Mas, e como é em outros países? Em primeiro lugar, permissão para virar à direita com o sinal fechado para seguir em frente é algo pouco frequente — o paraíso desse tipo de conversão são os Estados Unidos e o Canadá. Fora desses dois países, geralmente luz vermelha é “pare onde está e não se mexa até a luz ficar verde”.
Pessoalmente, acho complicado cada vez que se abre uma exceção, seja para qualquer coisa. No caso das conversões mencionadas, acho que deveria haver uma sinalização clara — pode ou não pode? Por isso não gosto do sistema vigente nos EUA nem no Canadá. Justamente porque tem exceções. Entendo um país inteiro permitir virar à direita com o sinal fechado. Também entendo um país inteiro proibir virar à direita com o sinal fechado. O que me mata é quando é proibido somente em algumas cidades. Ou o contrário.
Compreendo perfeitamente o regime federalista e convivo bem com ele, mas acho que normas, especialmente aquelas que afetam quem vem de fora, deveriam ser totalmente claras e, de preferência, nacionais. Afinal, é de se supor que estrangeiros poderão dirigir nestas paragens em viagens de férias ou a trabalho. Pelo mesmo motivo não gosto de placas de sinalização “regionalizadas”. Já abordei esse assunto aqui, inclusive com diversos exemplos. Prefiro a padronização dos sinais de trânsito.

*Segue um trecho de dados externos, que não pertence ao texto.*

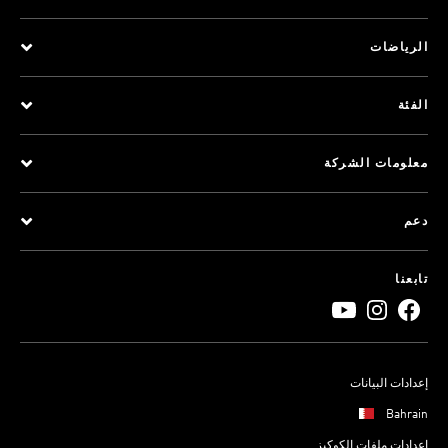
الرياضات
الفئة
معلومات الشركة
دعم
تابعنا
إعدادات البيانات
Bahrain
إعدادات ملفات الكوكيز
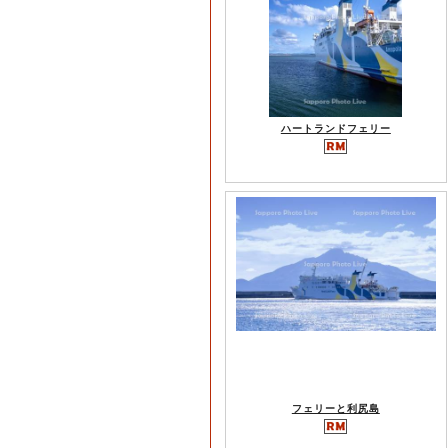
ハートランドフェリー
フェリーと利尻島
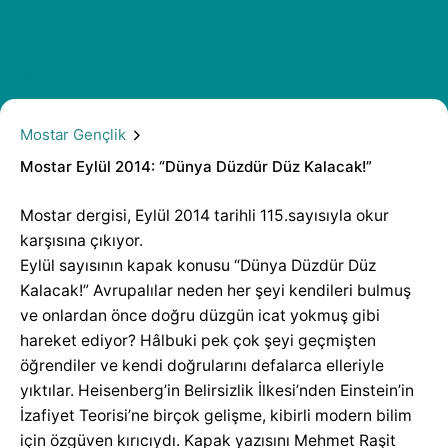
Mostar Eylül 2014: “Dünya Düzdür Düz Kalacak!”
Mostar Gençlik
Mostar Eylül 2014: “Dünya Düzdür Düz Kalacak!”
Mostar dergisi, Eylül 2014 tarihli 115.sayısıyla okur
karşısına çıkıyor.
Eylül sayısının kapak konusu “Dünya Düzdür Düz
Kalacak!” Avrupalılar neden her şeyi kendileri bulmuş
ve onlardan önce doğru düzgün icat yokmuş gibi
hareket ediyor? Hâlbuki pek çok şeyi geçmişten
öğrendiler ve kendi doğrularını defalarca elleriyle
yıktılar. Heisenberg’in Belirsizlik İlkesi’nden Einstein’in
İzafiyet Teorisi’ne birçok gelişme, kibirli modern bilim
için özgüven kırıcıydı. Kapak yazısını Mehmet Raşit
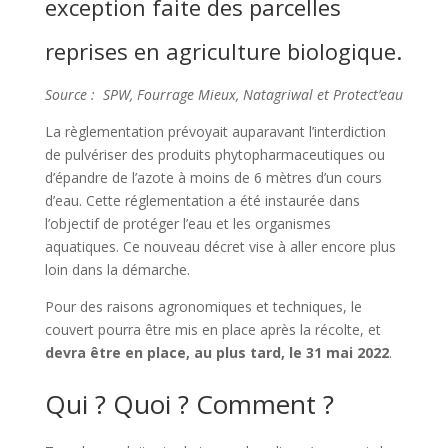
exception faite des parcelles
reprises en agriculture biologique.
Source : SPW, Fourrage Mieux, Natagriwal et Protect’eau
La règlementation prévoyait auparavant l’interdiction
de pulvériser des produits phytopharmaceutiques ou
d’épandre de l’azote à moins de 6 mètres d’un cours
d’eau. Cette réglementation a été instaurée dans
l’objectif de protéger l’eau et les organismes
aquatiques. Ce nouveau décret vise à aller encore plus
loin dans la démarche.
Pour des raisons agronomiques et techniques, le
couvert pourra être mis en place après la récolte, et
devra être en place, au plus tard, le 31 mai 2022
.
Qui ? Quoi ? Comment ?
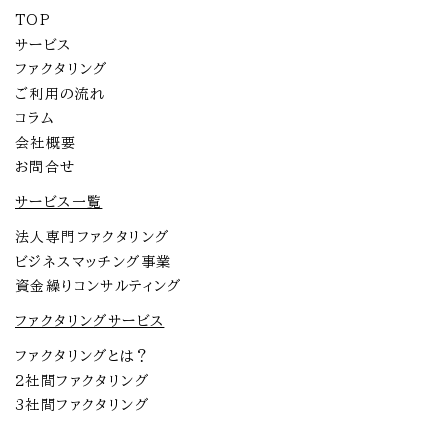
TOP
サービス
ファクタリング
ご利用の流れ
コラム
会社概要
お問合せ
サービス一覧
法人専門ファクタリング
ビジネスマッチング事業
資金繰りコンサルティング
ファクタリングサービス
ファクタリングとは？
2社間ファクタリング
3社間ファクタリング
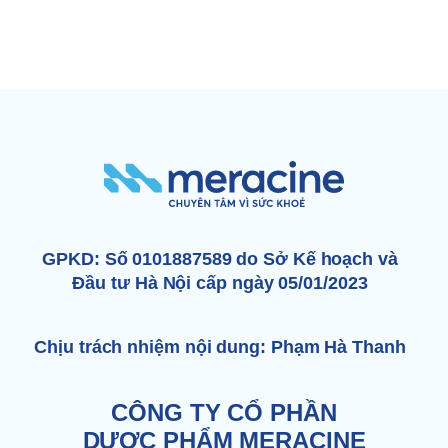
GPKD: Số 0101887589 do Sở Kế hoạch và
Đầu tư Hà Nội cấp ngày 05/01/2023
Chịu trách nhiệm nội dung: Phạm Hà Thanh
CÔNG TY CỔ PHẦN
DƯỢC PHẨM MERACINE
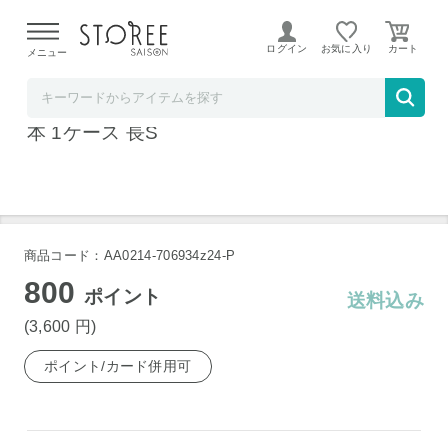
【熊本県での地震による影響について】
令和8年熊本地震に
よる配送遅延が発生しております。
ログイン
お気に入り
メニュー
お酒の専門店 リカマンショップ
アサヒ GINON ジノン 無糖 レモン 350ml×24
本 1ケース 長S
商品コード：AA0214-706934z24-P
800
ポイント
送料込み
(3,600
円
)
ポイント/カード併用可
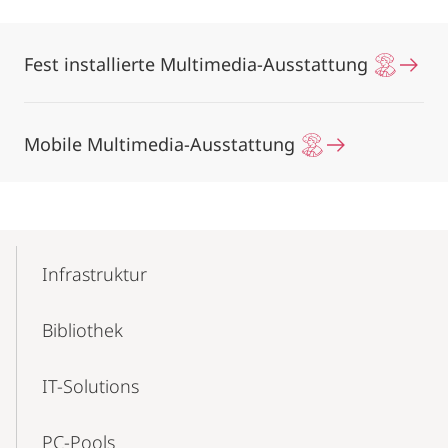
Fest installierte Multimedia-Ausstattung
Mobile Multimedia-Ausstattung
Mobile-
Content-
Infrastruktur
Navigation
Bibliothek
IT-Solutions
PC-Pools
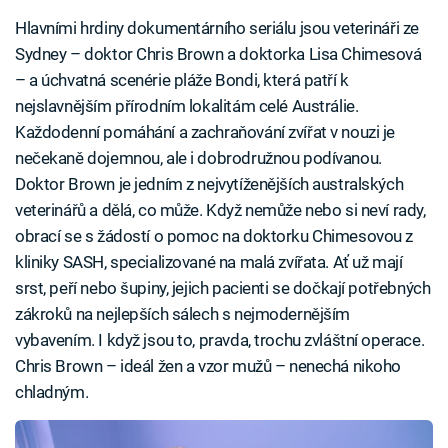
Hlavními hrdiny dokumentárního seriálu jsou veterináři ze
Sydney – doktor Chris Brown a doktorka Lisa Chimesová
– a úchvatná scenérie pláže Bondi, která patří k
nejslavnějším přírodním lokalitám celé Austrálie.
Každodenní pomáhání a zachraňování zvířat v nouzi je
nečekaně dojemnou, ale i dobrodružnou podívanou.
Doktor Brown je jedním z nejvytíženějších australských
veterinářů a dělá, co může. Když nemůže nebo si neví rady,
obrací se s žádostí o pomoc na doktorku Chimesovou z
kliniky SASH, specializované na malá zvířata. Ať už mají
srst, peří nebo šupiny, jejich pacienti se dočkají potřebných
zákroků na nejlepších sálech s nejmodernějším
vybavením. I když jsou to, pravda, trochu zvláštní operace.
Chris Brown – ideál žen a vzor mužů – nenechá nikoho
chladným.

Tenho uma certa mania de organização, reconheço, que não chega a ser TOC por mais que eu brinque com isso. Mas neste caso, minha insistência em padronizar algo é uma questão de clareza mesmo. No Canadá é permitido fazer conversão à direita sempre – exceto quando há sinalização proibindo virar. Parece simples, não? Mas, porém, contudo, todavia, entretanto… na ilha de Montreal inteira é exatamente o oposto: sempre é proibido exceto quando há sinalização em contrário.
A ilha abriga a cidade de Montreal, além das cidades de Dorval, Mont-Royal, Westmount e Laval, entre outras que, na verdade, são municípios, mas praticamente bairros da cidade de Montreal propriamente dita. A ilha toda tem somente 500 quilômetros quadrados — o país tem 10 milhões de quilômetros quadrados — e, no entanto, é a exceção da exceção. Para aumentar a confusão, a proibição é exclusivamente na ilha de Montreal — não apenas na cidade de Montreal, que fica dentro da ilha de mesmo nome, nem na província de Montreal, onde estão ambas e que inclui cidades como Québec. Ou seja, confusão total.
O Canadá é um país sui generis. Eu, pessoalmente, adoro. Gosto de tudo, de sua geografia, das cidades (Ok, Toronto é meio burocrática, mas ainda assim muito interessante), e um povo maravilhoso. Mas é sui generis. Tem dois idiomas oficiais, sinalização de trânsito bilíngue e uma grande parte de seus habitantes que querem se separar do resto do país — especificamente, os descendentes de franceses. Até as placas dos carros fazem menção a isso e tem o dizer que é a frase marcante da província :“Je me souviens” (eu me lembro). Mas, diferenciar apenas a ilha de Montreal numa norma de trânsito me parece separatista demais, não?
Outra curiosidade desta exceção está especificada no código de trânsito e consta das páginas oficiais do governo de Montreal. Cito textualmente: “Conversão à direita quando o sinal estiver fechado é um privilégio, não uma obrigação”. O motorista deve, especificamente, respeitar a decisão de outro motorista que não queira fazer a conversão. É terminantemente proibido buzinar para pressionar o outro condutor a se movimentar. Em texto tipicamente canadense pela gentileza e bondade, a norma diz que buzinar nestas condições “não é apenas rude, mas também é uma infração sujeita a multa de $ 100 a $ 200 por utilizar a buzina sem uma razão válida”. Nem preciso mencionar que é obrigatória a parada total do veículo antes da conversão, dar preferência aos pedestres e ciclistas e aos veículos que vierem pela via transversal. Educação canadense é outra coisa.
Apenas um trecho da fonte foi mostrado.